Bug #2942
store configs error: After adding a new external node, all clients fail with unhelpful err: "invalid ip address"
| Status: | Closed | Start date: | 12/16/2009 | |
|---|---|---|---|---|
| Priority: | Normal | Due date: | ||
| Assignee: | % Done: | 0% |
||
| Category: | - | |||
| Target version: | 0.25.2 | |||
| Affected Puppet version: | 0.25.1 | Branch: | ||
| Keywords: | ||||
| Votes: | 0 |
Description
I added our first external node to our puppetmaster today, and now I receive this message on all nodes whenever they try to refresh their catalog: err: Could not run Puppet configuration client: Parameter ip failed: Invalid IP address
I know that it’s related to the new external node (nagios2) because when i use the ‘kill in db’ script to remove nagios2 from store configs, everything works as usual.
The logs do not say anything useful ether: puppetd trace/debug: http://pastebin.com/f2dad53d2
puppetmaster trace/debug: http://pastebin.com/f600413a3
Related issues
History
Updated by Markus Roberts about 2 years ago
- Status changed from Unreviewed to Investigating
- Target version set to 0.25.2
Updated by Markus Roberts about 2 years ago
- Status changed from Investigating to Needs More Information
- Assignee set to defunt Bode
Rob —
You are correct that the logs do not provide anything enlightening (at least to me). Could you please try running it with —trace and —debug, and provide more information about your setup (e.g., do you know what it is objecting to? What does the output of your external node tool look like?

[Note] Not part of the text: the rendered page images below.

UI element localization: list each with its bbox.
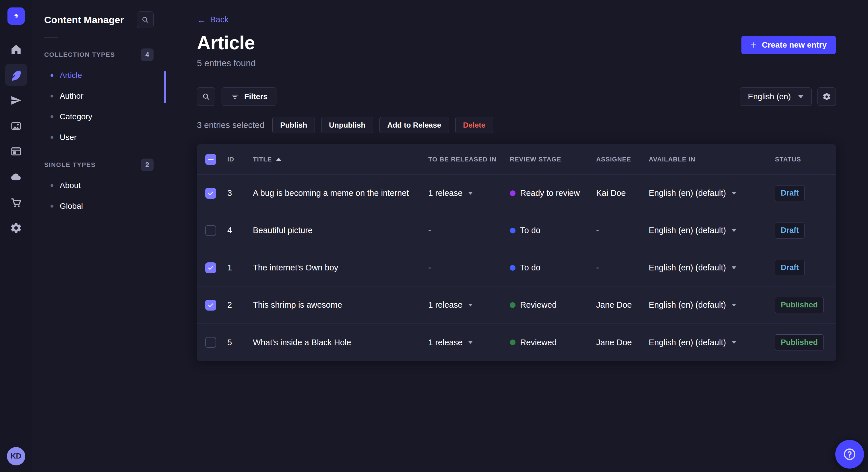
rail-item-media-library[interactable] xyxy=(5,115,27,137)
subnav-section: COLLECTION TYPES4ArticleAuthorCategoryUs… xyxy=(32,48,165,148)
row-checkbox[interactable] xyxy=(205,188,216,199)
select-all-checkbox[interactable] xyxy=(205,154,216,165)
table-row[interactable]: 5What's inside a Black Hole1 releaseRevi… xyxy=(197,324,836,361)
chevron-down-icon xyxy=(732,304,736,307)
subnav-divider xyxy=(44,37,58,38)
cell-assignee: Jane Doe xyxy=(596,300,649,310)
section-count-badge: 2 xyxy=(141,159,154,171)
locale-label: English (en) (default) xyxy=(649,338,726,347)
gear-icon xyxy=(10,222,22,234)
user-avatar[interactable]: KD xyxy=(7,447,25,465)
section-items: ArticleAuthorCategoryUser xyxy=(32,65,165,148)
sort-asc-icon xyxy=(276,158,282,161)
table-row[interactable]: 4Beautiful picture-To do-English (en) (d… xyxy=(197,212,836,249)
cell-to-be-released-in: - xyxy=(428,226,510,235)
row-checkbox[interactable] xyxy=(205,300,216,310)
rail-item-content-manager[interactable] xyxy=(5,64,27,86)
locale-label: English (en) (default) xyxy=(649,263,726,272)
column-header-to-be-released-in[interactable]: TO BE RELEASED IN xyxy=(428,156,510,163)
cell-title: What's inside a Black Hole xyxy=(253,338,428,347)
sidebar-item-article[interactable]: Article xyxy=(32,65,165,86)
strapi-logo[interactable] xyxy=(7,7,25,25)
locale-dropdown[interactable]: English (en) xyxy=(740,88,812,106)
cell-available-in[interactable]: English (en) (default) xyxy=(649,226,775,235)
release-value: 1 release xyxy=(428,338,462,347)
paper-plane-icon xyxy=(10,94,22,106)
selection-summary: 3 entries selected xyxy=(197,120,265,130)
sidebar-item-user[interactable]: User xyxy=(32,127,165,148)
stage-label: To do xyxy=(520,226,540,235)
sidebar-item-about[interactable]: About xyxy=(32,175,165,196)
search-button[interactable] xyxy=(197,88,215,106)
rail-item-content-type-builder[interactable] xyxy=(5,140,27,162)
cell-available-in[interactable]: English (en) (default) xyxy=(649,300,775,310)
table-row[interactable]: 3A bug is becoming a meme on the interne… xyxy=(197,175,836,212)
help-button[interactable] xyxy=(835,440,864,469)
rail-icon-nav xyxy=(5,38,27,440)
cell-to-be-released-in[interactable]: 1 release xyxy=(428,300,510,310)
column-header-assignee[interactable]: ASSIGNEE xyxy=(596,156,649,163)
sidebar-item-author[interactable]: Author xyxy=(32,86,165,106)
section-header: SINGLE TYPES2 xyxy=(32,159,165,171)
sidebar-item-global[interactable]: Global xyxy=(32,196,165,216)
rail-item-marketplace[interactable] xyxy=(5,192,27,213)
cell-available-in[interactable]: English (en) (default) xyxy=(649,189,775,198)
check-icon xyxy=(207,264,214,272)
section-label: COLLECTION TYPES xyxy=(44,51,115,59)
cell-status: Published xyxy=(775,297,828,313)
search-icon xyxy=(141,16,149,24)
rail-item-deploy[interactable] xyxy=(5,166,27,188)
row-checkbox[interactable] xyxy=(205,262,216,273)
rail-item-settings[interactable] xyxy=(5,217,27,239)
bullet-icon xyxy=(51,184,53,187)
indeterminate-dash-icon xyxy=(208,159,214,160)
question-mark-icon xyxy=(843,447,857,461)
chevron-down-icon xyxy=(468,304,473,307)
row-checkbox[interactable] xyxy=(205,225,216,236)
column-header-id[interactable]: ID xyxy=(227,156,253,163)
stage-dot-icon xyxy=(510,191,516,196)
main-nav-rail: KD xyxy=(0,0,32,472)
cell-to-be-released-in: - xyxy=(428,263,510,272)
cell-id: 3 xyxy=(227,189,253,198)
stage-label: Reviewed xyxy=(520,300,557,310)
rail-item-releases[interactable] xyxy=(5,90,27,111)
home-icon xyxy=(10,43,22,55)
bullet-icon xyxy=(51,115,53,118)
rail-item-home[interactable] xyxy=(5,38,27,60)
create-new-entry-label: Create new entry xyxy=(762,40,827,49)
row-checkbox[interactable] xyxy=(205,337,216,348)
section-header: COLLECTION TYPES4 xyxy=(32,48,165,61)
feather-icon xyxy=(10,69,22,81)
cell-available-in[interactable]: English (en) (default) xyxy=(649,338,775,347)
add-to-release-button[interactable]: Add to Release xyxy=(379,117,449,133)
rail-bottom: KD xyxy=(0,440,32,472)
sidebar-item-label: Global xyxy=(60,202,83,211)
column-header-title[interactable]: TITLE xyxy=(253,156,428,163)
subnav-search-button[interactable] xyxy=(137,11,154,28)
cell-assignee: - xyxy=(596,263,649,272)
publish-button[interactable]: Publish xyxy=(272,117,315,133)
create-new-entry-button[interactable]: + Create new entry xyxy=(741,36,836,54)
column-header-review-stage[interactable]: REVIEW STAGE xyxy=(510,156,596,163)
sidebar-item-category[interactable]: Category xyxy=(32,106,165,127)
column-header-available-in[interactable]: AVAILABLE IN xyxy=(649,156,775,163)
cell-status: Draft xyxy=(775,223,828,239)
view-settings-button[interactable] xyxy=(817,88,836,106)
delete-button[interactable]: Delete xyxy=(455,117,493,133)
cell-to-be-released-in[interactable]: 1 release xyxy=(428,189,510,198)
section-count-badge: 4 xyxy=(141,48,154,61)
stage-dot-icon xyxy=(510,302,516,308)
locale-label: English (en) (default) xyxy=(649,300,726,310)
cell-available-in[interactable]: English (en) (default) xyxy=(649,263,775,272)
unpublish-button[interactable]: Unpublish xyxy=(321,117,373,133)
back-link[interactable]: ← Back xyxy=(197,15,228,24)
column-header-status[interactable]: STATUS xyxy=(775,156,828,163)
filters-button[interactable]: Filters xyxy=(222,88,276,106)
cell-to-be-released-in[interactable]: 1 release xyxy=(428,338,510,347)
table-row[interactable]: 2This shrimp is awesome1 releaseReviewed… xyxy=(197,286,836,324)
chevron-down-icon xyxy=(732,341,736,344)
table-row[interactable]: 1The internet's Own boy-To do-English (e… xyxy=(197,249,836,286)
cell-status: Draft xyxy=(775,185,828,201)
cell-review-stage: To do xyxy=(510,226,596,235)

Are you using IPv6? Are there any variables / parameters that were being set explicitly by the puppet code that are now set in the external node tool and may be used as IP addresses? And so forth.
— Markus
Updated by Rob Terhaar about 2 years ago
Hi Markus,
A bit more info about this.
First off, I compared the fact_values for a known working node to the trouble nagios2 node. What I found was that nagios2 fact values seem to missing the lsbmajordistrelease row. Screenshots included below. I will run the tests with —trace as you have instructed and post the results shortly.
Known working node(id=16), fact_values table, sorted by fact_name ID: (select * from fact_values where “host_id”= 16 order by “fact_name_id” asc;) http://img.skitch.com/20091220-e97sjp77yjhjef598xynqxxqgp.jpg
Trouble nagios2(40) node, fact_values table, also sorted by fact_name ID: (select * from fact_values where “host_id”= 40 order by “fact_name_id” asc;) http://img.skitch.com/20091220-g675pj3mi57149ttih399x59ae.jpg
Update: I’ve also attached the raw database output files from postgres.
Updated by Rob Terhaar about 2 years ago
Hi Markus,
We’re actually not using external nodes, just regex in nodes.pp. re:IPv6, we have a bit of puppet code that disables IPv6 on the initial server provision, and we have not experienced any problems with our IPv6 disabler working in Debian5 thus far.
Updated by Markus Roberts about 2 years ago
- Assignee changed from defunt Bode to Dan Bode
Updated by Rob Terhaar about 2 years ago
I ran the same test with —trace and —debug enabled for both puppetmaster and puppetd and found nothing of interest in the logs. Is there anyway to find out the query that activerecord sends to postgres? The fact that the table data becomes misalligned feels like a Rails bug to me (but what do i know?!)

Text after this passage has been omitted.